今年は陽気のせいで、タケノコの伸びも早いようだ。タケノコを呉れる人が連続し、断っても家まで強引に車で運んできたりする。玄関に運ばれたタケノコを見たとき、発達しすぎて固くて食べられないのかと心配したが、包丁を入れると柔らかい。
子供が小さかった時、5月の連休となると、決まって武蔵高萩の友の庭でタケノコ掘りをしたことがあるから、4月下旬のタケノコは例年より早い気がする。
タケノコの増殖力には、目を瞠るものがあるが、ことしは当たり年なのだろうか。
古い家を借り、独り住まいの若い女性が、春が過ぎ、なんだか変だとおもいながら、家で過ごしていると、家が少しずつ傾いている。ある日、タケノコが床を破って大量に頭を出して原因が分かる、というちょっとホラーめいた漫画を読んだ記憶がある。(坂田靖子でなかったか)。
隣のタケノコがうちの庭に顔を出す。私の好きな江戸時代の俳人、大伴大江丸(1722-1805)が句にしている。
竹の子や あまりてなどか 人の庭
あまりてなどか、が分かりにくいが、ありあまってあふれるように、といったところだろう。
平安時代の源等(880-951)の恋の歌、「浅茅生の小野の篠原しのぶれどあまりてなどか人の恋しき」(後撰集)を元にしているとされる。歌の意は、《人には隠しているけれど、あの人への恋しい想いがあふれてこぼれそうになる》。
同じ「あまりてなどか」の7文字を用いて、恋でなくタケノコがあふれ出てきたよ、と大江丸は句に仕立てたわけだ。恋の平安朝と違って、江戸時代の大阪は食い気でっせ、という時代精神も伺えると思う。大江丸には
秋来ぬと目にさや豆のふとりかな
とやはり、古今和歌集の歌を食い気の句に替えたものがある。
経営に携わってからは飛脚のネットワークの維持、開拓のため地方を回り、大阪―江戸、関東ばかりでなく、東北地方にも足を運んで新規開拓した。70回以上東阪を往復。出張先の上野・高崎の系列店では飛脚業の経営顧問をしながら、俳諧の寄り合いを盛んに開いている。

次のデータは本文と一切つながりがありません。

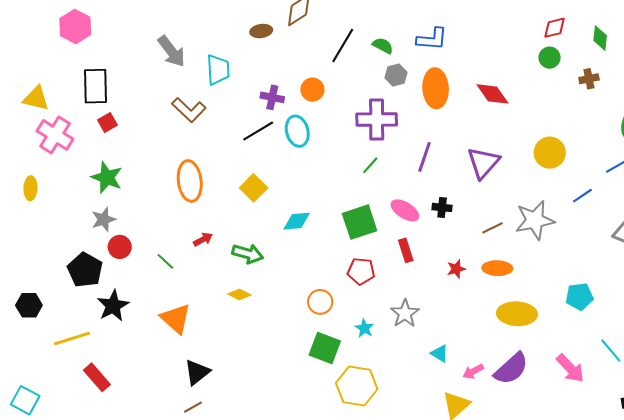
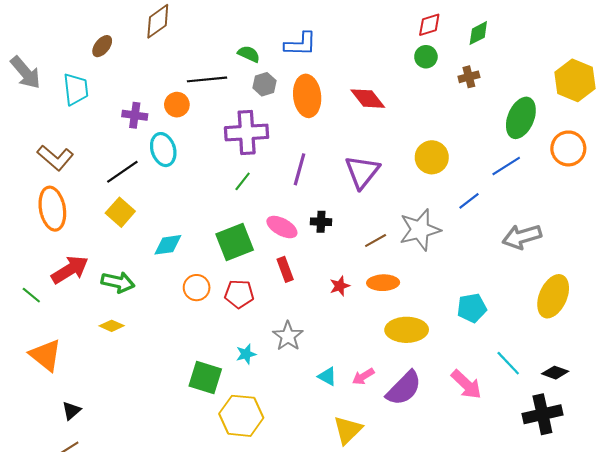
brown ellipse: (261, 31) -> (102, 46), moved, turned -40
green diamond: (600, 38) -> (478, 33), turned 60
black line: (343, 45) -> (207, 79), moved, turned 57
brown L-shape: (189, 110) -> (55, 158), moved
black line: (258, 131) -> (122, 172), moved
red arrow: (203, 239) -> (70, 270), size x1.8
orange circle: (320, 302) -> (197, 288), moved
cyan star: (364, 328) -> (246, 354), turned 30
pink arrow: (473, 371) -> (363, 377), moved
black triangle: (197, 372) -> (71, 411), size x0.7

句会を得意先などとの交流にうまく取り込んだようだ。
江戸時代の飛脚制度の全容に迫った力作「江戸の飛脚」(巻島隆、教育評論社、15年)に、大江丸のことが出て来たのに吃驚。変わり者に見えた俳人が経営者として、アイディアあふれしっかりしていたことに目を開かされた。
住吉大社の境内の松が次々枯れたとき、資金集めのため、大江丸が一肌脱いだことも紹介されていた。境内に松苗茶屋を設けて、参詣客に松苗を買ってもらい、参詣者へのお礼もかねて俳諧、詩歌を作ってもらった。それを「松苗集」にまとめたところ、14巻にも及んだ。町人たちも巻き込んで植樹運動を繰り広げたわけで、今でも「緑化運動の先駆」として称え、住吉大社で4月8日に、松の苗を植え、俳句を作る松苗行事が続いている。
竹のことから、梅を通り越して、松へ話が移ってしまったが、大江丸の、人を巻き込んで事業、運動を広げてゆく手法は、タケノコの増殖と似ていないこともない。